What is needed >>
What is needed is an exact transcription of every entry below, with the pictures left out.

Page-level text extractions:
== Segment start ==

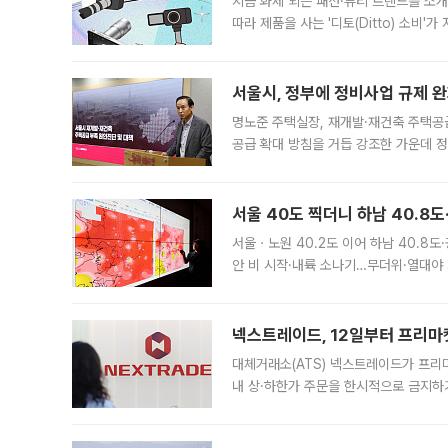
지금 화제 되는 패션·뷰티 트렌드를 소개
따라 제품을 사는 '디토(Ditto) 소비
어디일까요? 아이돌 콘서트 시작을 기다
서울시, 정부에 정비사업 규제 완화
명노준 주택실장, 재개발·재건축 주택공
공급 확대 방침을 거듭 강조한 가운데 정
면 반박하고 나섰다. 명노준 서울시 주택
서울 40도 찍더니 하남 40.8도
서울ㆍ노원 40.2도 이어 하남 40.8도
안 비 시작·내륙 소나기…무더위·열대야 
에서도 40도를 웃도는 기온이 관측됐다
의 극심한
넥스트레이드, 12일부터 프리마
대체거래소(ATS) 넥스트레이드가 프리
내 상·하한가 주문을 한시적으로 금지하
가 체결 사례와 관련해 설명자료를 내고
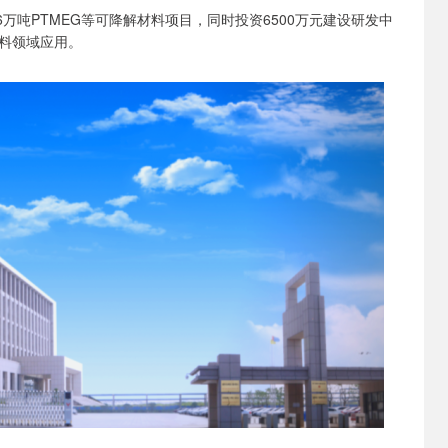
.6万吨PTMEG等可降解材料项目，同时投资6500万元建设研发中
料领域应用。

== Segment end ==

Response >>
지금 화제 되는 패션·뷰티 트렌드를 소개
따라 제품을 사는 '디토(Ditto) 소비
어디일까요? 아이돌 콘서트 시작을 기다
서울시, 정부에 정비사업 규제 완화
명노준 주택실장, 재개발·재건축 주택공
공급 확대 방침을 거듭 강조한 가운데 정
면 반박하고 나섰다. 명노준 서울시 주택
서울 40도 찍더니 하남 40.8도
서울ㆍ노원 40.2도 이어 하남 40.8도
안 비 시작·내륙 소나기…무더위·열대야 
에서도 40도를 웃도는 기온이 관측됐다
의 극심한
넥스트레이드, 12일부터 프리마
대체거래소(ATS) 넥스트레이드가 프리
내 상·하한가 주문을 한시적으로 금지하
가 체결 사례와 관련해 설명자료를 내고
.6万吨PTMEG等可降解材料项目，同时投资6500万元建设研发中
料领域应用。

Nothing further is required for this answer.